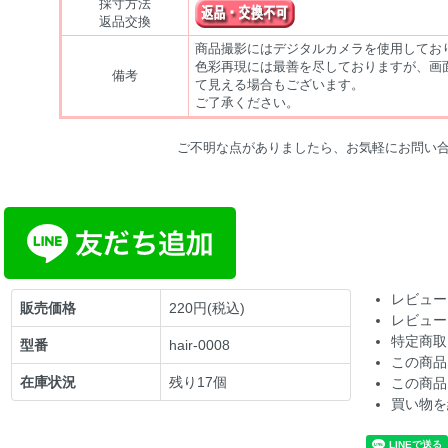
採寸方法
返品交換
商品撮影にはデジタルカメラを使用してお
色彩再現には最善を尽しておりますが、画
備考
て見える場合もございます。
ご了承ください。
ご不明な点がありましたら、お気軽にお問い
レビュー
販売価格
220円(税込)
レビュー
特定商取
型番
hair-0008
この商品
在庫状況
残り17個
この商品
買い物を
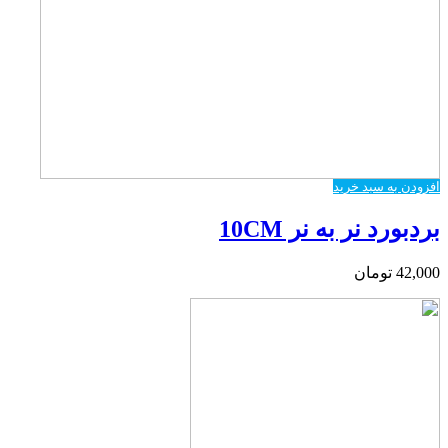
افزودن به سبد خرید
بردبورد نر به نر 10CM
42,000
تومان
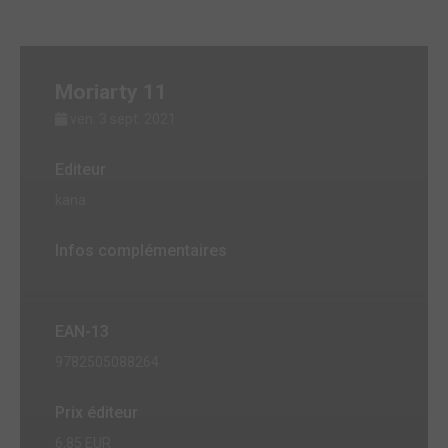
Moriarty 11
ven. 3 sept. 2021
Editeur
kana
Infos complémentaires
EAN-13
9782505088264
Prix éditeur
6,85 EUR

...

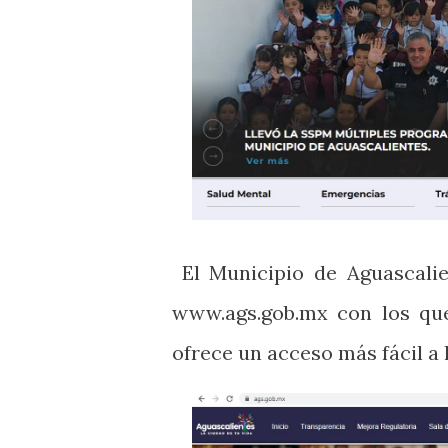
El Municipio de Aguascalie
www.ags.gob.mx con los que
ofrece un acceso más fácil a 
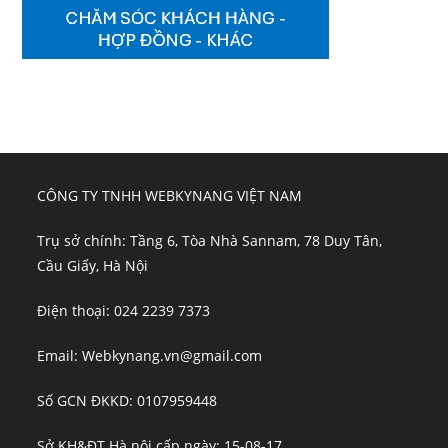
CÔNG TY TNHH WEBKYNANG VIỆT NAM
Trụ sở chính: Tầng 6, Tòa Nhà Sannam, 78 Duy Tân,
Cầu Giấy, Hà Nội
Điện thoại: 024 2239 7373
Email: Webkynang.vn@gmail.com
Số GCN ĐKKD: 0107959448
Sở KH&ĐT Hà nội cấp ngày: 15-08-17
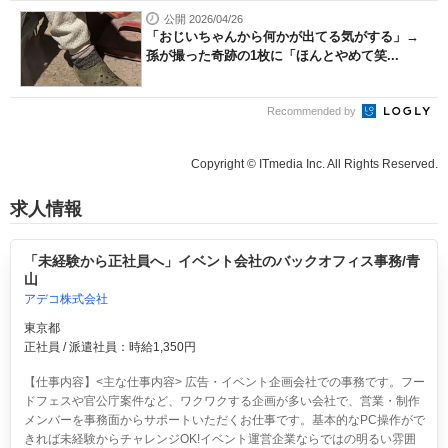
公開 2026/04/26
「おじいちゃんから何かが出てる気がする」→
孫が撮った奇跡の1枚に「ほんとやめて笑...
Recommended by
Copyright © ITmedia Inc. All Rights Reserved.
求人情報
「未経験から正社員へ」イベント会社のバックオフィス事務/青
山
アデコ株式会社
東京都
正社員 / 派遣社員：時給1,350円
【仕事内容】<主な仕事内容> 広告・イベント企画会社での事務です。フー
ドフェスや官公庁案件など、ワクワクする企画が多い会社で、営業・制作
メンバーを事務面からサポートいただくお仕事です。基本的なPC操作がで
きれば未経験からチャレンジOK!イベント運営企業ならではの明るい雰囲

--

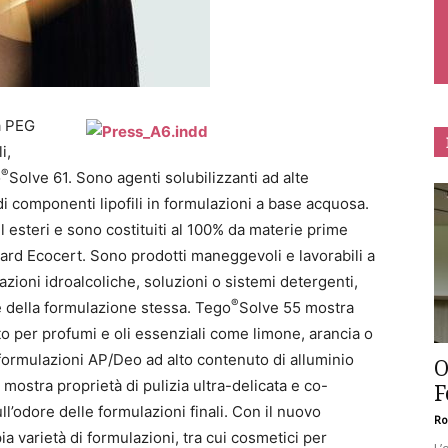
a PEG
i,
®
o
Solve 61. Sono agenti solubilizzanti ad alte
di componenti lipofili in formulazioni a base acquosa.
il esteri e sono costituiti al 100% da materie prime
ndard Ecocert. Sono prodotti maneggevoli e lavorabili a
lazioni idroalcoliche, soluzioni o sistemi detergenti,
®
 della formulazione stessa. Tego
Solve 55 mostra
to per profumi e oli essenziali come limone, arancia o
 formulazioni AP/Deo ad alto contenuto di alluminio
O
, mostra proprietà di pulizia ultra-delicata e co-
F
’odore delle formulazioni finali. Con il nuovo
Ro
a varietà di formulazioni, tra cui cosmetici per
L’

▶ _Work instruction_
From the line holding "正社員 / 派遣社員：時給1,350円" to the line holding "きれば未経験からチャレンジOK!イベント運営企業ならではの明るい雰囲", inclusive, restate each line above exactly as written.

▶ _Reply to the exercise_
正社員 / 派遣社員：時給1,350円
【仕事内容】<主な仕事内容> 広告・イベント企画会社での事務です。フー
ドフェスや官公庁案件など、ワクワクする企画が多い会社で、営業・制作
メンバーを事務面からサポートいただくお仕事です。基本的なPC操作がで
きれば未経験からチャレンジOK!イベント運営企業ならではの明るい雰囲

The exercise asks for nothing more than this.